Sep 13 '22 20:09 alejandrodnm

Related to GetLargeSpans

If I give each Span in the test a unique ID the test passes. Maybe we can add this change to the test. We can use the following arguments to state that the current test is not very representative of a real scenario:

The opentelemtry spec defines the SpanID

SpanId is the identifier for a span. It is globally unique with practically sufficient probability by being made as 8 randomly generated bytes. When passed to a child Span this identifier becomes the parent span id for the child Span

The Jaeger Thrift model states:

  3:  required i64           spanId       # unique span id (only unique within a given trace)

Also, Jaeger has a depuper for non unique spanIDs, because as the documentation says:

Jaeger UI expects all spans to have unique IDs.

I guess the other option is handling duplicates ourselves.

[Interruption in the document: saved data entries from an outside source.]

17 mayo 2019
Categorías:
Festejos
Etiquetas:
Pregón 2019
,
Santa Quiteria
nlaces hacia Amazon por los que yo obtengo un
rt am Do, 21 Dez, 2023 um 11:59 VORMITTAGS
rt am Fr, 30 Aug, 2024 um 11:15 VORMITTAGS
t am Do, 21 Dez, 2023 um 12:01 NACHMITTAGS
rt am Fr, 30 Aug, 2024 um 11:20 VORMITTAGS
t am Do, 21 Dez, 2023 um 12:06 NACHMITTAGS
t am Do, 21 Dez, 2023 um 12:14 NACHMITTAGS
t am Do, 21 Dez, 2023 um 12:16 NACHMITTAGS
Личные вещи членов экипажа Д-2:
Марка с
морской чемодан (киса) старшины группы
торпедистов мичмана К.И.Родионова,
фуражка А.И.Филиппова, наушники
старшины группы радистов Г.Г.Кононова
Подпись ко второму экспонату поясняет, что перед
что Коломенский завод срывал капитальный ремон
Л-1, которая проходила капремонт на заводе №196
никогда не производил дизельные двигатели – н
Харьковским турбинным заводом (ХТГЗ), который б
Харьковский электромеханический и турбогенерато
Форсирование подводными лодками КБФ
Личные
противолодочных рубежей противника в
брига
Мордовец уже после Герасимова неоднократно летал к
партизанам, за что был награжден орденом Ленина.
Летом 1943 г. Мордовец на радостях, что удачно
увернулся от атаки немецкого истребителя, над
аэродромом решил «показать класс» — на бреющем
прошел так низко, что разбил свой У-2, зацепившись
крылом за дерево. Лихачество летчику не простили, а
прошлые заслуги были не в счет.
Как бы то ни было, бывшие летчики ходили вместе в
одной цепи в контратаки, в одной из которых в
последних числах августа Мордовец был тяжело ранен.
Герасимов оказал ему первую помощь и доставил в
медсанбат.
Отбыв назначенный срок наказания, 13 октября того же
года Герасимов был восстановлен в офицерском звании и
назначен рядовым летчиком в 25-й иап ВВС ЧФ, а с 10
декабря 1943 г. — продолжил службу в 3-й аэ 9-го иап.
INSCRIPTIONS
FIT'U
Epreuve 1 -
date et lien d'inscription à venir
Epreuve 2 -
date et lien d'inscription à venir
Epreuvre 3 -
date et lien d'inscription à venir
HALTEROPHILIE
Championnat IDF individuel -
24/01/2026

Sep 14 '22 10:09 alejandrodnm

GetLargeSpans fixed by https://github.com/jaegertracing/jaeger/issues/3912

Sep 15 '22 19:09 alejandrodnm

The problems with TestExternalGRPCStorage/FindTraces/Tags_+_Operation_name are:

Spans in fixture have different trace_id:

This test sends a span (a) from a trace and has 3 references to 2 other spans (b and c):

a CHILD_OF b
a CHILD_OF of c
a FOLLOWS_FROM c

https://github.com/jaegertracing/jaeger/blob/cac21f82950545b613f45d3984d96e1498bfd15d/plugin/storage/integration/fixtures/traces/tags_opname_trace.json#L4-L23

The problem is with the child relationship and the fact that each span has a different traceId. This breaks the parent relationship because when the translator tries to get the parent span it cannot find a match given that all of the spans have different traces, the ParentSpanID method makes the following assertion ref.TraceID == s.TraceID && ref.RefType == ChildOf :

https://github.com/jaegertracing/jaeger/blob/cac21f82950545b613f45d3984d96e1498bfd15d/model/span.go#L99-L109

I think for this point we can propose a fix to the test. Like we did for the GetLargeSpan propose a more realistic scenario.

OTEL doesn't have a concept of refType

The OTEL model doesn't define a span reference type (in the case of OTEL it would be link). When translating from otel to jaeger the parent span is assign the CHILD_OF refType, and all other links are assigned FOLLOWS_FROM:

https://github.com/open-telemetry/opentelemetry-collector-contrib/blob/7b5eb5280c15a5cc195d68757ba4c24c2c7f8eba/pkg/translator/jaeger/traces_to_jaegerproto.go#L260-L281

They explicitly say:

Since Jaeger RefType is not captured in internal data, use SpanRefType_FOLLOWS_FROM by default. SpanRefType_CHILD_OF supposed to be set only from parentSpanID.

This is a problem for the test because it's only setting one CHILD_OF when the test expects 2 from the result.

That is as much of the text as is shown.